I like to say that if Greenspan had replaced his famous "irrational
exuberance" comment with one citing "incredible short selling opportunities
for insightful investors" things would have turned out much better.

------
grandalf
The only time Greenspan could have meaningfully intervened was back in 2002 or
earlier, and even then intervention would have caused enough pain to have the
media deem it a "crisis" in itself.

Notably he did speak up about Fannie and Freddie in the early 2000s but was
silenced by the GOP's drive to make war -- nobody wanted the economy cooled at
all when gas prices were already creeping up.

So what's the man to do now? He could admit all that about the war and cast
serious doubt on the Fed's independence and the US financial system, or he
could insist that the boom/bust was a complete and total mystery.

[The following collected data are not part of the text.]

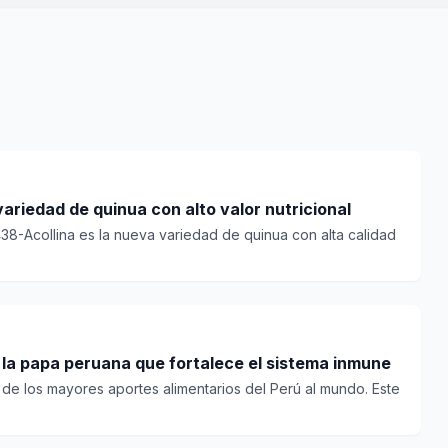
variedad de quinua con alto valor nutricional
 438-Acollina es la nueva variedad de quinua con alta calidad
e la papa peruana que fortalece el sistema inmune
de los mayores aportes alimentarios del Perú al mundo. Este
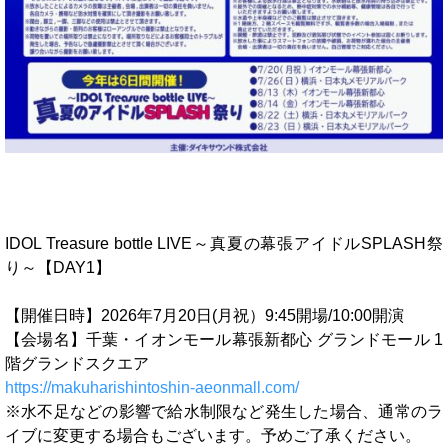
IDOL Treasure bottle LIVE～真夏の幕張アイドルSPLASH祭
り～【DAY1】
【開催日時】2026年7月20日(月祝）9:45開場/10:00開演
【会場名】千葉・イオンモール幕張新都心 グランドモール 1
階グランドスクエア
https://makuharishintoshin-aeonmall.com/
※水不足などの影響で給水制限など発生した場合、通常のラ
イブに変更する場合もございます。予めご了承ください。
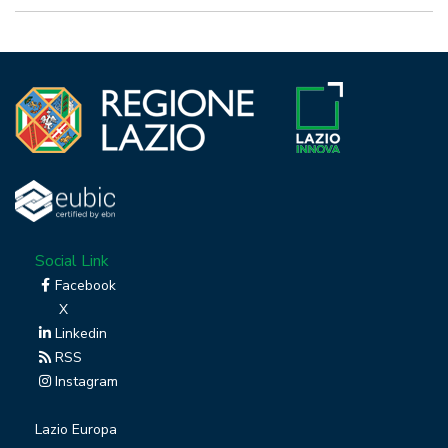
Social Link
Facebook
X
Linkedin
RSS
Instagram
Lazio Europa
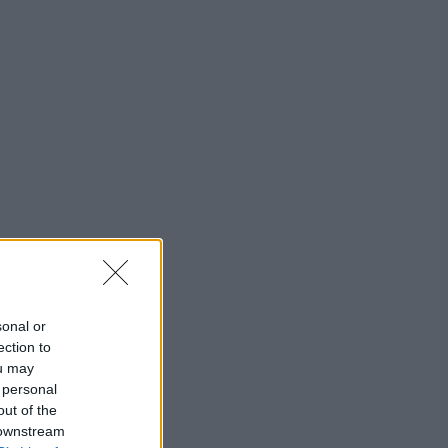
sonal or
ection to
ou may
 personal
out of the
 downstream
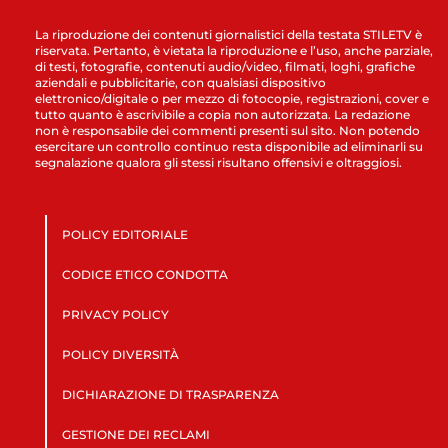
La riproduzione dei contenuti giornalistici della testata STILETV è
riservata. Pertanto, è vietata la riproduzione e l’uso, anche parziale,
di testi, fotografie, contenuti audio/video, filmati, loghi, grafiche
aziendali e pubblicitarie, con qualsiasi dispositivo
elettronico/digitale o per mezzo di fotocopie, registrazioni, cover e
tutto quanto è ascrivibile a copia non autorizzata. La redazione
non è responsabile dei commenti presenti sul sito. Non potendo
esercitare un controllo continuo resta disponibile ad eliminarli su
segnalazione qualora gli stessi risultano offensivi e oltraggiosi.
POLICY EDITORIALE
CODICE ETICO CONDOTTA
PRIVACY POLICY
POLICY DIVERSITÀ
DICHIARAZIONE DI TRASPARENZA
GESTIONE DEI RECLAMI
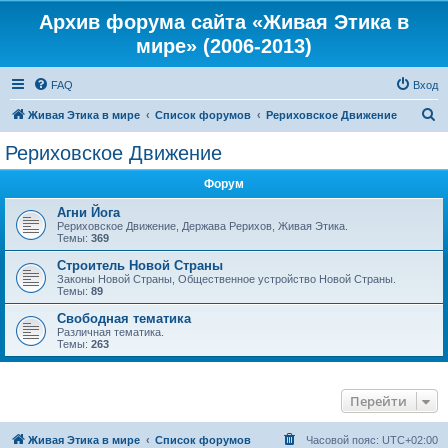
Архив форума сайта «Живая Этика в
мире» (2006-2013)
FAQ
Вход
П
Живая Этика в мире
Список форумов
Рериховское Движение
о
Рериховское Движение
и
Форум
с
к
Агни Йога
Рериховское Движение, Держава Рерихов, Живая Этика.
Темы:
369
Строитель Новой Страны
Законы Новой Страны, Общественное устройство Новой Страны.
Темы:
89
Свободная тематика
Различная тематика.
Темы:
263
Перейти
Живая Этика в мире
Список форумов
Часовой пояс:
UTC+02:00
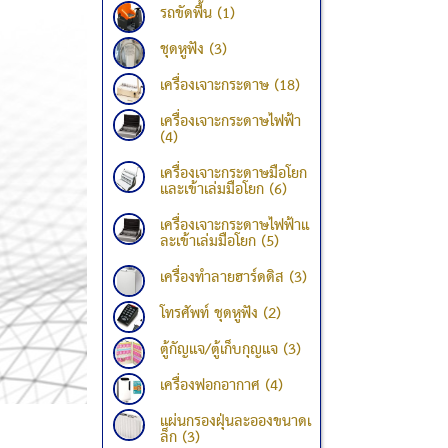
รถขัดพื้น (1)
ชุดหูฟัง (3)
เครื่องเจาะกระดาษ (18)
เครื่องเจาะกระดาษไฟฟ้า
(4)
เครื่องเจาะกระดาษมือโยก
และเข้าเล่มมือโยก (6)
เครื่องเจาะกระดาษไฟฟ้าแ
ละเข้าเล่มมือโยก (5)
เครื่องทำลายฮาร์ดดิส (3)
โทรศัพท์ ชุดหูฟัง (2)
ตู้กัญแจ/ตู้เก็บกุญแจ (3)
เครื่องฟอกอากาศ (4)
แผ่นกรองฝุ่นละอองขนาดเ
ล็ก (3)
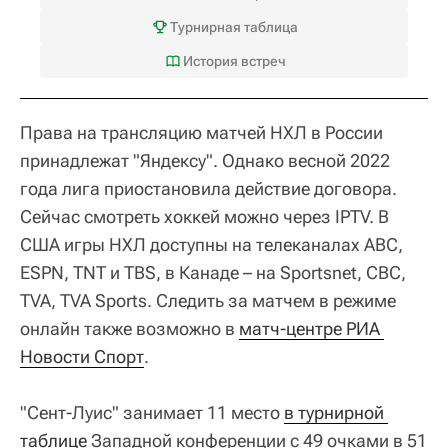
Турнирная таблица
История встреч
Права на трансляцию матчей НХЛ в России
принадлежат "Яндексу". Однако весной 2022
года лига приостановила действие договора.
Сейчас смотреть хоккей можно через IPTV. В
США игры НХЛ доступны на телеканалах ABC,
ESPN, TNT и TBS, в Канаде – на Sportsnet, CBC,
TVA, TVA Sports. Следить за матчем в режиме
онлайн также возможно в
матч-центре РИА 
Новости Спорт
.
"Сент-Луис" занимает 11 место
в турнирной 
таблице
Западной конференции с 49 очками в 51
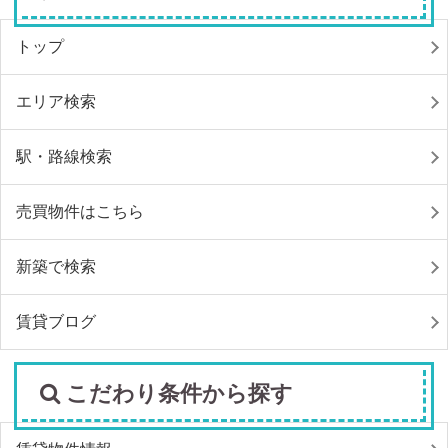
トップ
エリア検索
駅・路線検索
売買物件はこちら
新築で検索
賃貸ブログ
こだわり条件から探す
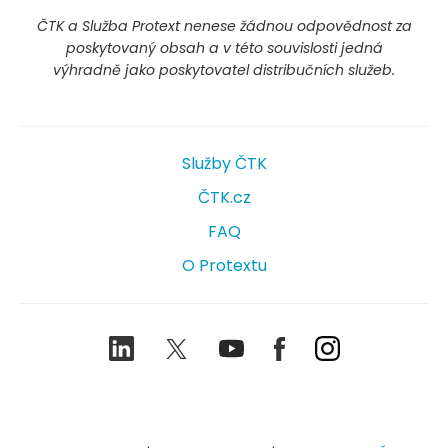
ČTK a Služba Protext nenese žádnou odpovědnost za
poskytovaný obsah a v této souvislosti jedná
výhradně jako poskytovatel distribučních služeb.
Služby ČTK
ČTK.cz
FAQ
O Protextu
LinkedIn
Twitter
Youtube
Facebook
Instagram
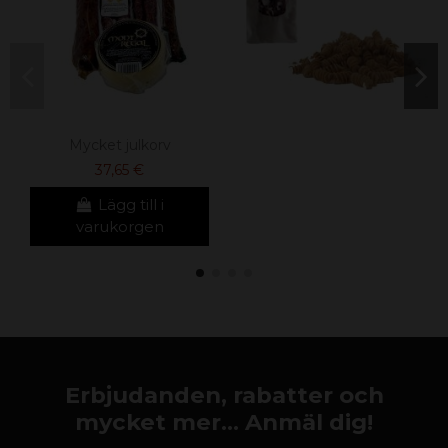
Mycket julkorv
37,65 €
Lägg till i
varukorgen
Erbjudanden, rabatter och
mycket mer... Anmäl dig!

In his last book he goes to great pains to marvel at seemingly impossible
"risk adjusted rates of return" throughout a variety of markets, but concludes
that in the case of housing it's still "froth" and not a bubble. Since the
bubble hadn't become obvious at the time of the book's publication, what else
would he say?

But more practically, we should all realize that if housing prices had dipped
about 1-2% less than they did, most of the damage would not have occurred. Our
institutions (banks, etc.) were calibrated to handle some amount of systemic
risk, but not as much as it turned out they should have.

Hindsight is 20/20 and Burry may have been extra prescient, but like any
bettor he could have been wrong. Since he had no additional information than
the rest of the market, we can conclude that the rest were all sheep (or
idiots) or that there was actually some _\-- gasp --_ chance going on.

The difference is that the majority of people, institutions, etc., misjudged
just how much calamity would be caused by price deviations that they
calculated to be highly improbable.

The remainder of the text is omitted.